PH has been defined as mPAP of ≥25 mmHg since the proceedings of the first WSPH in 1975 [5]. However, the mPAP alone is insufficient for adequate discrimination between patients with pulmonary vascular disease from causes such as an increased cardiac output (CO) or increased left ventricular filling pressures [5][6]. As a result, subsequent hemodynamic definitions included thresholds for the PAWP and, more recently, the PVR to help distinguish different causes of the increased mPAP. In the 2015 ESC/ERS Guidelines, pre-capillary PH was defined as also requiring a PAWP of ≤15 mmHg to distinguish it from PH due to left heart disease. While a PVR threshold was not included in the diagnosis of pre-capillary PH, the diagnosis of Group 1 PAH required a threshold of ≥3 Wood units (WU) in the absence of other causes of PH, such as severe parenchymal lung disease [6]. In the 2022 update, major updates from the 2015 iteration were made to the hemodynamic definition reducing the thresholds of PH to an mPAP > 20 mmHg and the PVR threshold to >2 WU to define pre-capillary PH, while the PAWP cut-off of ≤15 mmHg was maintained to distinguish pre-capillary from post-capillary PH. Additionally, exercise induced PH was reintroduced into the hemodynamic classification. Other hemodynamic variables that have been shown to provide important prognostic data, such as pulmonary artery compliance, were not included in the updated definitions [7].

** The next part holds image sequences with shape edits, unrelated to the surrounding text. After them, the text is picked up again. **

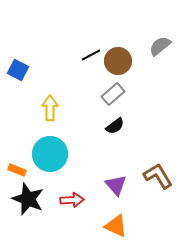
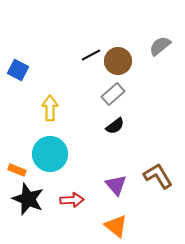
orange triangle: rotated 15 degrees clockwise
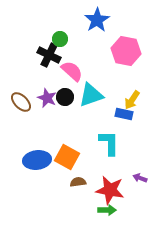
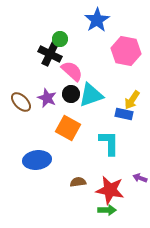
black cross: moved 1 px right, 1 px up
black circle: moved 6 px right, 3 px up
orange square: moved 1 px right, 29 px up
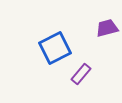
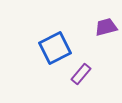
purple trapezoid: moved 1 px left, 1 px up
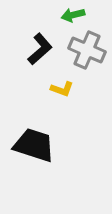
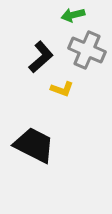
black L-shape: moved 1 px right, 8 px down
black trapezoid: rotated 9 degrees clockwise
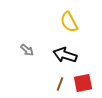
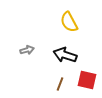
gray arrow: rotated 56 degrees counterclockwise
red square: moved 4 px right, 3 px up; rotated 24 degrees clockwise
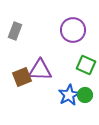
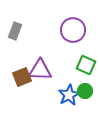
green circle: moved 4 px up
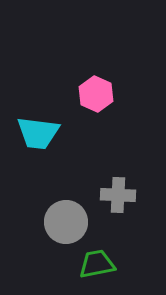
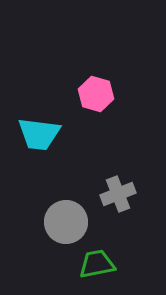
pink hexagon: rotated 8 degrees counterclockwise
cyan trapezoid: moved 1 px right, 1 px down
gray cross: moved 1 px up; rotated 24 degrees counterclockwise
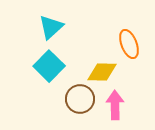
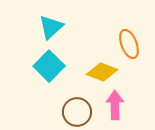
yellow diamond: rotated 20 degrees clockwise
brown circle: moved 3 px left, 13 px down
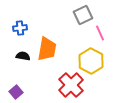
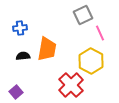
black semicircle: rotated 16 degrees counterclockwise
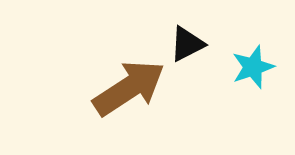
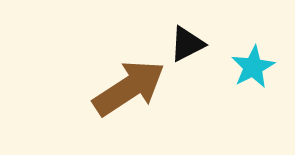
cyan star: rotated 9 degrees counterclockwise
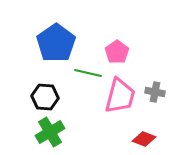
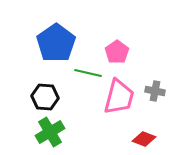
gray cross: moved 1 px up
pink trapezoid: moved 1 px left, 1 px down
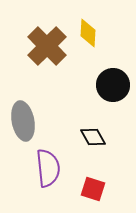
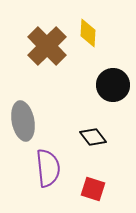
black diamond: rotated 8 degrees counterclockwise
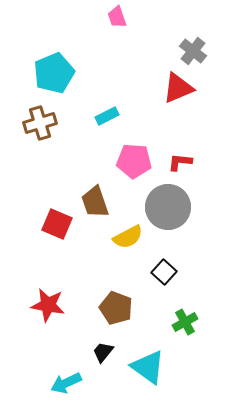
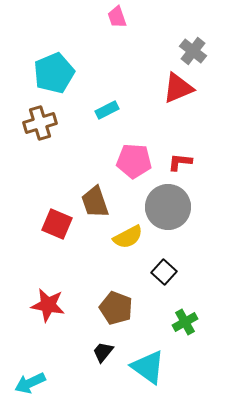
cyan rectangle: moved 6 px up
cyan arrow: moved 36 px left
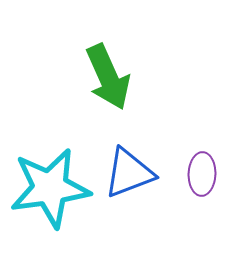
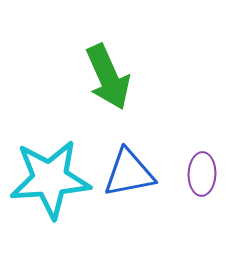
blue triangle: rotated 10 degrees clockwise
cyan star: moved 9 px up; rotated 4 degrees clockwise
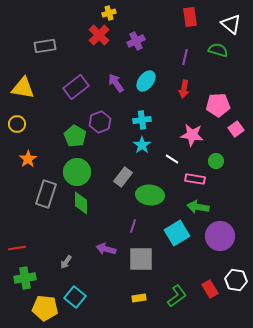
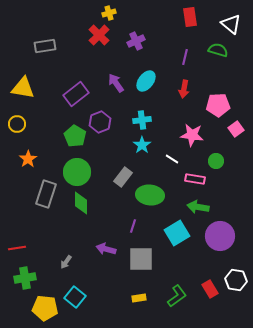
purple rectangle at (76, 87): moved 7 px down
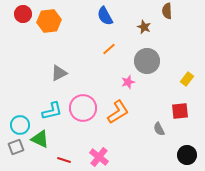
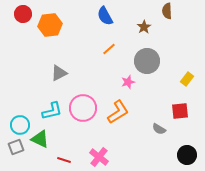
orange hexagon: moved 1 px right, 4 px down
brown star: rotated 16 degrees clockwise
gray semicircle: rotated 32 degrees counterclockwise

2.1. Mean Pulmonary Artery Pressure

The mPAP threshold was established relatively arbitrarily during the first WSPH as ≥25 mmHg, despite evidence at that time that the normal resting mPAP typically does not exceed 15 mmHg at rest with little impact by age [5]. Over the subsequent decades, this arbitrary choice continued to be controversial but remained essentially unchanged due to the absence of normative data and ethical concerns regarding invasive testing without a clinical indication prevented the collection of such data [8].
The first major breakthrough was a large meta-analysis which reviewed the hemodynamic data of 1187 healthy individuals [9]. In this study, the mPAP in this cohort was found to be 14.0 ± 3.3 mmHg with the upper limit of normal defined as 2 standard deviations above the mean or 20.6 mmHg. This threshold for the upper limit of normal was now established by a scientific approach and was not arbitrarily set in contrast to the original definition. Despite this knowledge, the 2015 ESC/ERS guidelines retained the definition of PH as ≥25 mmHg as the clinical significance of “borderline” elevations in mPAP (20–25 mmHg) had not been adequately studied [6][10]. Appropriately, an update to the hemodynamic definition of PH required data suggesting prognostic implications of the decision [4].
However, data suggesting poorer outcomes in patients with lower levels of mPAP had started to accumulate within a wide range of diseases. This included findings of increased mortality in patients with idiopathic pulmonary fibrosis (IPF), chronic obstructive pulmonary disease (COPD), sickle cell disease, systemic sclerosis, and in a relatively unselected population with concern for PH [11][12][13][14][15]. Further confirmation was provided by two large retrospective database reviews totalling more than 25,000 patients, many whom had left heart disease, revealing an increased hazard ratio for death with mPAP between 19–24 mmHg [16][17]. Further confirmation was provided by pathological data revealing adverse remodeling occurring in patients who had milder elevations in mPAP with systemic sclerosis [18].
This accumulation of normative physiologic data coupled with prognostic data from various conditions led to the adoption of a reduced diagnostic threshold of the mPAP for PH at the 6th WSPH and more recently in the newest ESC/ERS guidelines [4][19].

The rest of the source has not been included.